**DATA PROVIDED:**
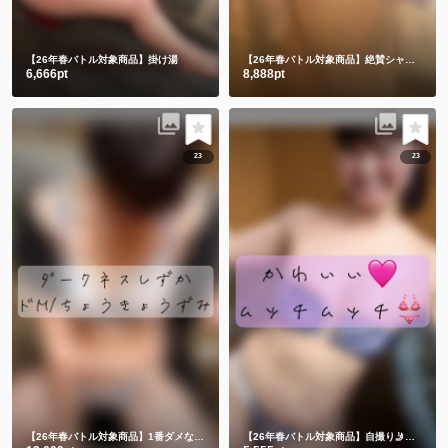
【26年春バトル対象商品】掛け湯
【26年春バトル対象商品】絶賛シャワー中。。。
6,666pt
8,888pt
23
23
【26年春バトル対象商品】1番ダメなヤツ💔自撮り🤳
【26年春バトル対象商品】自撮り🤳水着で入浴💕🥰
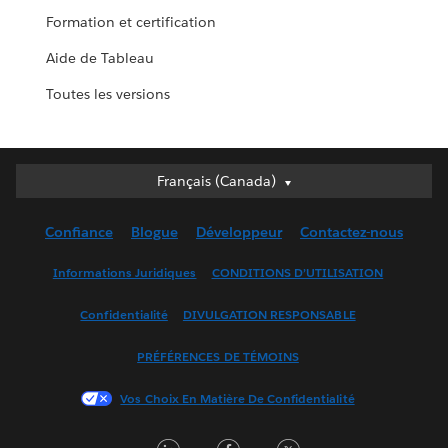
Formation et certification
Aide de Tableau
Toutes les versions
Français (Canada)
Français (Canada)
Deutsch
Confiance
Blogue
Développeur
Contactez-nous
English (UK)
English (US)
Informations Juridiques
CONDITIONS D’UTILISATION
Español
Confidentialité
DIVULGATION RESPONSABLE
Français (France)
Italiano
PRÉFÉRENCES DE TÉMOINS
日本語
Vos Choix En Matière De Confidentialité
한국어
Nederlands
LinkedIn
Facebook
Twitter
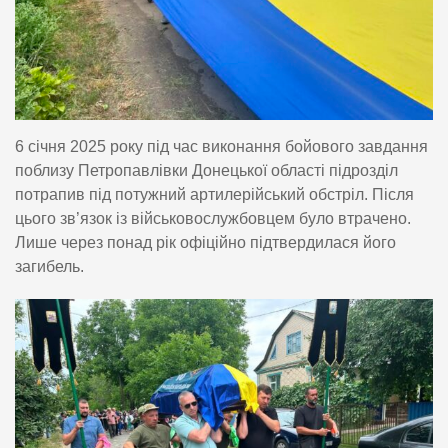
6 січня 2025 року під час виконання бойового завдання
поблизу Петропавлівки Донецької області підрозділ
потрапив під потужний артилерійський обстріл. Після
цього зв’язок із військовослужбовцем було втрачено.
Лише через понад рік офіційно підтвердилася його
загибель.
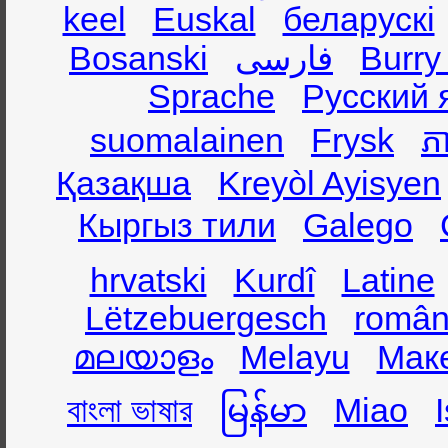
keel
Euskal
беларускі
Bosanski
فارسی
Burry
Sprache
Русский 
suomalainen
Frysk
ភា
Қазақша
Kreyòl Ayisyen
Кыргыз тили
Galego
hrvatski
Kurdî
Latine
Lëtzebuergesch
român
മലയാളം
Melayu
Мак
বাংলা ভাষার
မြန်မာ
Miao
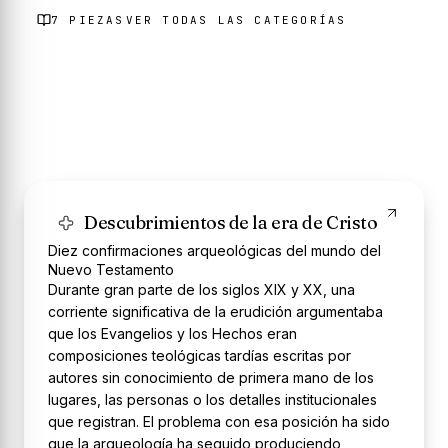
7
PIEZAS
VER TODAS LAS CATEGORÍAS
Descubrimientos de la era de Cristo
Diez confirmaciones arqueológicas del mundo del
Nuevo Testamento
Durante gran parte de los siglos XIX y XX, una
corriente significativa de la erudición argumentaba
que los Evangelios y los Hechos eran
composiciones teológicas tardías escritas por
autores sin conocimiento de primera mano de los
lugares, las personas o los detalles institucionales
que registran. El problema con esa posición ha sido
que la arqueología ha seguido produciendo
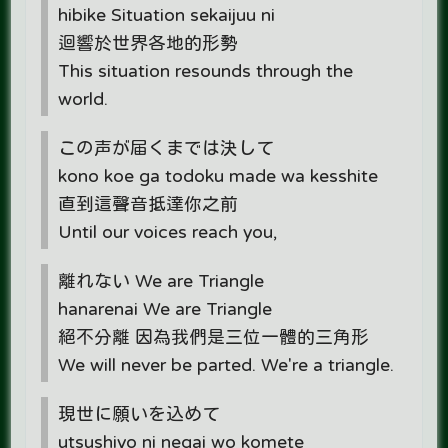
hibike Situation sekaijuu ni
迴響於世界各地的形勢
This situation resounds through the
world.
この声が届くまでは決して
kono koe ga todoku made wa kesshite
直到這聲音抵達你之前
Until our voices reach you,
離れない We are Triangle
hanarenai We are Triangle
絕不分離 因為我們是三位一體的三角形
We will never be parted. We're a triangle.
現世に願いを込めて
utsushiyo ni negai wo komete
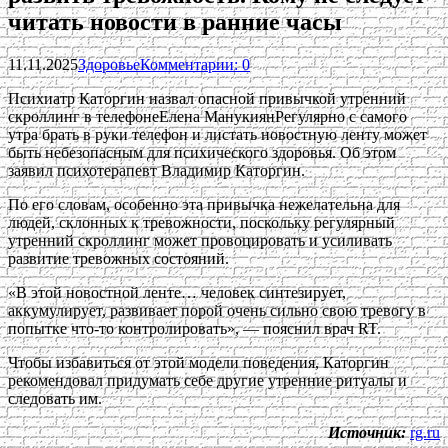
читать новости в ранние часы
11.11.2025
Здоровье
Комментарии: 0
Психиатр Каторгин назвал опасной привычкой утренний
скроллинг в телефонеЕлена МанукиянРегулярно с самого
утра брать в руки телефон и листать новостную ленту может
быть небезопасным для психического здоровья. Об этом
заявил психотерапевт Владимир Каторгин.
По его словам, особенно эта привычка нежелательна для
людей, склонных к тревожности, поскольку регулярный
утренний скроллинг может провоцировать и усиливать
развитие тревожных состояний.
«В этой новостной ленте… человек синтезирует,
аккумулирует, развивает порой очень сильно свою тревогу в
попытке что-то контролировать», — пояснил врач RT.
Чтобы избавиться от этой модели поведения, Каторгин
рекомендовал придумать себе другие утренние ритуалы и
следовать им.
Источник:
rg.ru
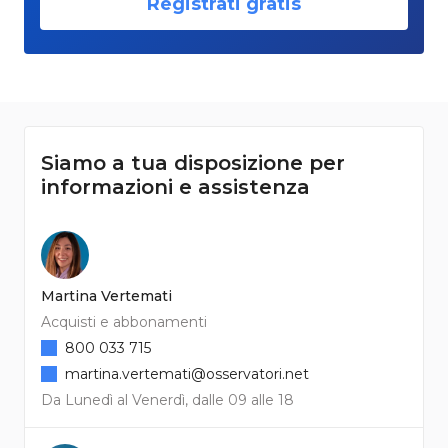
Registrati gratis
Siamo a tua disposizione per
informazioni e assistenza
Martina Vertemati
Acquisti e abbonamenti
800 033 715
martina.vertemati@osservatori.net
Da Lunedì al Venerdì, dalle 09 alle 18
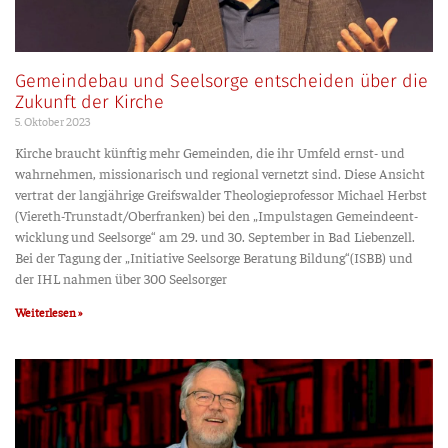
Gemeindebau und Seelsorge entscheiden über die
Zukunft der Kirche
5. Okto­ber 2023
Kir­che braucht künf­tig mehr Gemein­den, die ihr Umfeld ernst- und
wahr­neh­men, mis­sio­na­risch und regio­nal ver­netzt sind. Die­se Ansicht
ver­trat der lang­jäh­ri­ge Greifs­wal­der Theo­lo­gie­pro­fes­sor Micha­el Herbst
(Vier­eth-Trun­­stadt­­/O­ber­fran­ken) bei den „Impuls­ta­gen Gemein­de­ent­
wick­lung und Seel­sor­ge“ am 29. und 30. Sep­tem­ber in Bad Lie­ben­zell.
Bei der Tagung der „Initia­ti­ve Seel­sor­ge Bera­tung Bildung“(ISBB) und
der IHL nah­men über 300 Seelsorger
Weiterlesen »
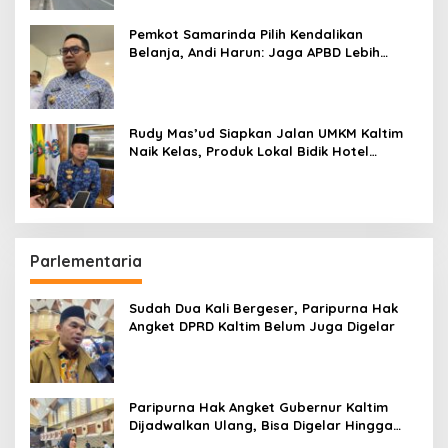
Pemkot Samarinda Pilih Kendalikan
Belanja, Andi Harun: Jaga APBD Lebih
Penting daripada Berutang
Rudy Mas’ud Siapkan Jalan UMKM Kaltim
Naik Kelas, Produk Lokal Bidik Hotel
hingga Bandara
Parlementaria
Sudah Dua Kali Bergeser, Paripurna Hak
Angket DPRD Kaltim Belum Juga Digelar
Paripurna Hak Angket Gubernur Kaltim
Dijadwalkan Ulang, Bisa Digelar Hingga
Tiga Kali Sidang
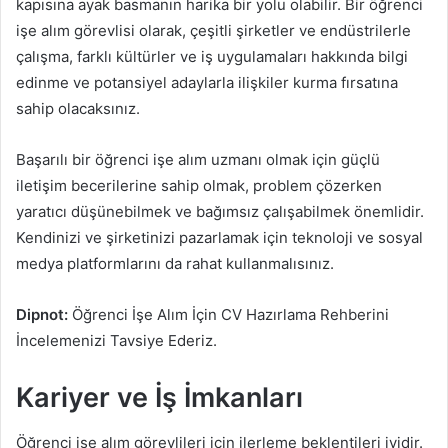
kapısına ayak basmanın harika bir yolu olabilir. Bir öğrenci
işe alım görevlisi olarak, çeşitli şirketler ve endüstrilerle
çalışma, farklı kültürler ve iş uygulamaları hakkında bilgi
edinme ve potansiyel adaylarla ilişkiler kurma fırsatına
sahip olacaksınız.
Başarılı bir öğrenci işe alım uzmanı olmak için güçlü
iletişim becerilerine sahip olmak, problem çözerken
yaratıcı düşünebilmek ve bağımsız çalışabilmek önemlidir.
Kendinizi ve şirketinizi pazarlamak için teknoloji ve sosyal
medya platformlarını da rahat kullanmalısınız.
Dipnot:
Öğrenci İşe Alım İçin CV Hazırlama Rehberini
İncelemenizi Tavsiye Ederiz.
Kariyer ve İş İmkanları
Öğrenci işe alım görevlileri için ilerleme beklentileri iyidir.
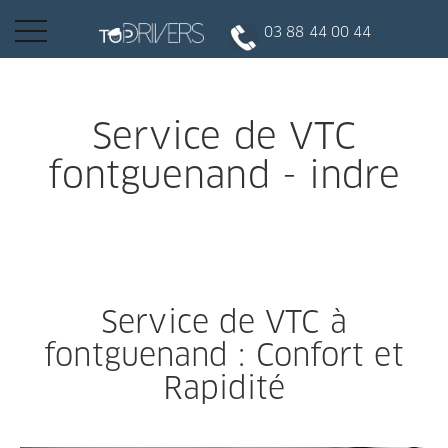
Basculer
03 88 44 00 44
la
navigation
INSCRIPTION CLIENT
Service de VTC
fontguenand - indre
DEVENIR CHAUFFEUR
Réserver votre course
Service de VTC à
Conduire
fontguenand : Confort et
Rapidité
Politique de confidentialité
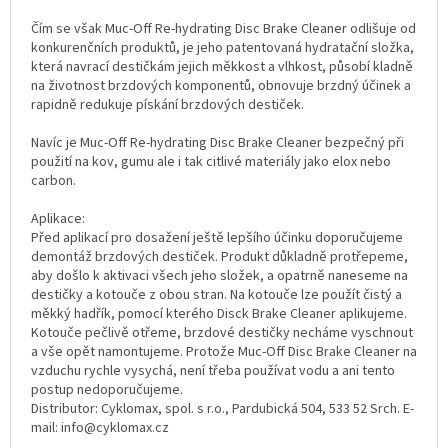
Čím se však Muc-Off Re-hydrating Disc Brake Cleaner odlišuje od
konkurenčních produktů, je jeho patentovaná hydratační složka,
která navrací destičkám jejich měkkost a vlhkost, působí kladně
na životnost brzdových komponentů, obnovuje brzdný účinek a
rapidně redukuje pískání brzdových destiček.
Navíc je Muc-Off Re-hydrating Disc Brake Cleaner bezpečný při
použití na kov, gumu ale i tak citlivé materiály jako elox nebo
carbon.
Aplikace:
Před aplikací pro dosažení ještě lepšího účinku doporučujeme
demontáž brzdových destiček. Produkt důkladně protřepeme,
aby došlo k aktivaci všech jeho složek, a opatrně naneseme na
destičky a kotouče z obou stran. Na kotouče lze použít čistý a
měkký hadřík, pomocí kterého Disck Brake Cleaner aplikujeme.
Kotouče pečlivě otřeme, brzdové destičky necháme vyschnout
a vše opět namontujeme. Protože Muc-Off Disc Brake Cleaner na
vzduchu rychle vysychá, není třeba používat vodu a ani tento
postup nedoporučujeme.
Distributor: Cyklomax, spol. s r.o., Pardubická 504, 533 52 Srch. E-
mail: info@cyklomax.cz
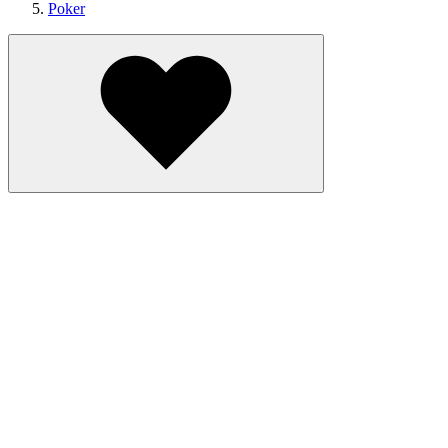
Poker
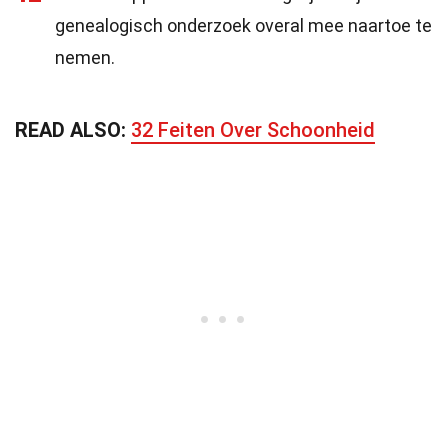
genealogisch onderzoek overal mee naartoe te
nemen.
READ ALSO:
32 Feiten Over Schoonheid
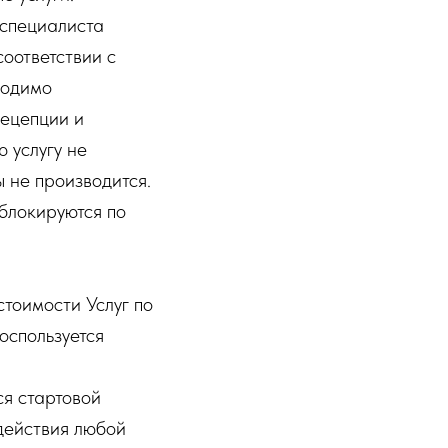
 специалиста
соответствии с
ходимо
рецепции и
 услугу не
ы не производится.
 блокируются по
стоимости Услуг по
воспользуется
ся стартовой
ействия любой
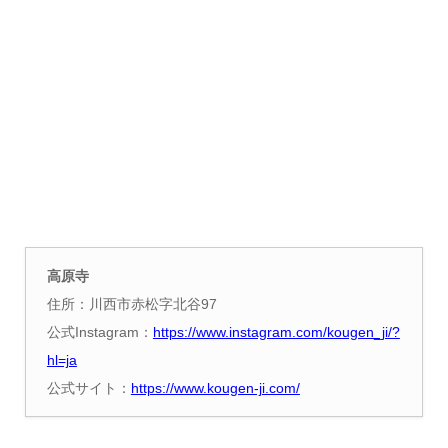
高原寺
住所：川西市赤松字北谷97
公式Instagram：
https://www.instagram.com/kougen_ji/?
hl=ja
公式サイト：
https://www.kougen-ji.com/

**WHAT IS EXPECTED:**
Once the pictures are set aside, give the listing again word for word.

**REPLY:**
【26年春バトル対象商品】掛け湯
【26年春バトル対象商品】絶賛シャワー中。。。
6,666pt
8,888pt
23
23
【26年春バトル対象商品】1番ダメなヤツ💔自撮り🤳
【26年春バトル対象商品】自撮り🤳水着で入浴💕🥰
Formation et certification
Aide de Tableau
Toutes les versions
Français (Canada)
Français (Canada)
Deutsch
Confiance
Blogue
Développeur
Contactez-nous
English (UK)
English (US)
Informations Juridiques
CONDITIONS D’UTILISATION
Español
Confidentialité
DIVULGATION RESPONSABLE
Français (France)
Italiano
PRÉFÉRENCES DE TÉMOINS
日本語
Vos Choix En Matière De Confidentialité
한국어
Nederlands
LinkedIn
Facebook
Twitter
6 січня 2025 року під час виконання бойового завдання
поблизу Петропавлівки Донецької області підрозділ
потрапив під потужний артилерійський обстріл. Після
цього зв’язок із військовослужбовцем було втрачено.
Лише через понад рік офіційно підтвердилася його
загибель.
keel
Euskal
беларускі
Bosanski
فارسی
Burry
Sprache
Русский 
suomalainen
Frysk
ភា
Қазақша
Kreyòl Ayisyen
Кыргыз тили
Galego
hrvatski
Kurdî
Latine
Lëtzebuergesch
român
മലയാളം
Melayu
Мак
বাংলা ভাষার
မြန်မာ
Miao
7
PIEZAS
VER TODAS LAS CATEGORÍAS
Descubrimientos de la era de Cristo
Diez confirmaciones arqueológicas del mundo del
Nuevo Testamento
Durante gran parte de los siglos XIX y XX, una
corriente significativa de la erudición argumentaba
que los Evangelios y los Hechos eran
composiciones teológicas tardías escritas por
autores sin conocimiento de primera mano de los
lugares, las personas o los detalles institucionales
que registran. El problema con esa posición ha sido
que la arqueología ha seguido produciendo
hibike Situation sekaijuu ni
迴響於世界各地的形勢
This situation resounds through the
world.
この声が届くまでは決して
kono koe ga todoku made wa kesshite
直到這聲音抵達你之前
Until our voices reach you,
離れない We are Triangle
hanarenai We are Triangle
絕不分離 因為我們是三位一體的三角形
We will never be parted. We're a triangle.
現世に願いを込めて
utsushiyo ni negai wo komete
читать новости в ранние часы
11.11.2025
Здоровье
Комментарии: 0
Психиатр Каторгин назвал опасной привычкой утренний
скроллинг в телефонеЕлена МанукиянРегулярно с самого
утра брать в руки телефон и листать новостную ленту может
быть небезопасным для психического здоровья. Об этом
заявил психотерапевт Владимир Каторгин.
По его словам, особенно эта привычка нежелательна для
людей, склонных к тревожности, поскольку регулярный
утренний скроллинг может провоцировать и усиливать
развитие тревожных состояний.
«В этой новостной ленте… человек синтезирует,
аккумулирует, развивает порой очень сильно свою тревогу в
попытке что-то контролировать», — пояснил врач RT.
Чтобы избавиться от этой модели поведения, Каторгин
рекомендовал придумать себе другие утренние ритуалы и
следовать им.
Источник:
rg.ru
Registrati gratis
Siamo a tua disposizione per
informazioni e assistenza
Martina Vertemati
Acquisti e abbonamenti
800 033 715
martina.vertemati@osservatori.net
Da Lunedì al Venerdì, dalle 09 alle 18
Gemeindebau und Seelsorge entscheiden über die
Zukunft der Kirche
5. Okto­ber 2023
Kir­che braucht künf­tig mehr Gemein­den, die ihr Umfeld ernst- und
wahr­neh­men, mis­sio­na­risch und regio­nal ver­netzt sind. Die­se Ansicht
ver­trat der lang­jäh­ri­ge Greifs­wal­der Theo­lo­gie­pro­fes­sor Micha­el Herbst
(Vier­eth-Trun­­stadt­­/O­ber­fran­ken) bei den „Impuls­ta­gen Gemein­de­ent­
wick­lung und Seel­sor­ge“ am 29. und 30. Sep­tem­ber in Bad Lie­ben­zell.
Bei der Tagung der „Initia­ti­ve Seel­sor­ge Bera­tung Bildung“(ISBB) und
der IHL nah­men über 300 Seelsorger
Weiterlesen »
Pemkot Samarinda Pilih Kendalikan
Belanja, Andi Harun: Jaga APBD Lebih
Penting daripada Berutang
Rudy Mas’ud Siapkan Jalan UMKM Kaltim
Naik Kelas, Produk Lokal Bidik Hotel
hingga Bandara
Parlementaria
Sudah Dua Kali Bergeser, Paripurna Hak
Angket DPRD Kaltim Belum Juga Digelar
Paripurna Hak Angket Gubernur Kaltim
Dijadwalkan Ulang, Bisa Digelar Hingga
Tiga Kali Sidang
kapısına ayak basmanın harika bir yolu olabilir. Bir öğrenci
işe alım görevlisi olarak, çeşitli şirketler ve endüstrilerle
çalışma, farklı kültürler ve iş uygulamaları hakkında bilgi
edinme ve potansiyel adaylarla ilişkiler kurma fırsatına
sahip olacaksınız.
Başarılı bir öğrenci işe alım uzmanı olmak için güçlü
iletişim becerilerine sahip olmak, problem çözerken
yaratıcı düşünebilmek ve bağımsız çalışabilmek önemlidir.
Kendinizi ve şirketinizi pazarlamak için teknoloji ve sosyal
medya platformlarını da rahat kullanmalısınız.
Dipnot:
Öğrenci İşe Alım İçin CV Hazırlama Rehberini
İncelemenizi Tavsiye Ederiz.
Kariyer ve İş İmkanları
Öğrenci işe alım görevlileri için ilerleme beklentileri iyidir.
Basculer
03 88 44 00 44
la
navigation
INSCRIPTION CLIENT
Service de VTC
fontguenand - indre
DEVENIR CHAUFFEUR
Réserver votre course
Service de VTC à
Conduire
fontguenand : Confort et
Rapidité
Politique de confidentialité
Čím se však Muc-Off Re-hydrating Disc Brake Cleaner odlišuje od
konkurenčních produktů, je jeho patentovaná hydratační složka,
která navrací destičkám jejich měkkost a vlhkost, působí kladně
na životnost brzdových komponentů, obnovuje brzdný účinek a
rapidně redukuje pískání brzdových destiček.
Navíc je Muc-Off Re-hydrating Disc Brake Cleaner bezpečný při
použití na kov, gumu ale i tak citlivé materiály jako elox nebo
carbon.
Aplikace:
Před aplikací pro dosažení ještě lepšího účinku doporučujeme
demontáž brzdových destiček. Produkt důkladně protřepeme,
aby došlo k aktivaci všech jeho složek, a opatrně naneseme na
destičky a kotouče z obou stran. Na kotouče lze použít čistý a
měkký hadřík, pomocí kterého Disck Brake Cleaner aplikujeme.
Kotouče pečlivě otřeme, brzdové destičky necháme vyschnout
a vše opět namontujeme. Protože Muc-Off Disc Brake Cleaner na
vzduchu rychle vysychá, není třeba používat vodu a ani tento
postup nedoporučujeme.
Distributor: Cyklomax, spol. s r.o., Pardubická 504, 533 52 Srch. E-
mail: info@cyklomax.cz
Poker
genealogisch onderzoek overal mee naartoe te
nemen.
READ ALSO:
32 Feiten Over Schoonheid
 специалиста
соответствии с
ходимо
рецепции и
 услугу не
ы не производится.
 блокируются по
стоимости Услуг по
воспользуется
ся стартовой
ействия любой
高原寺
住所：川西市赤松字北谷97
公式Instagram：
https://www.instagram.com/kougen_ji/?
hl=ja
公式サイト：
https://www.kougen-ji.com/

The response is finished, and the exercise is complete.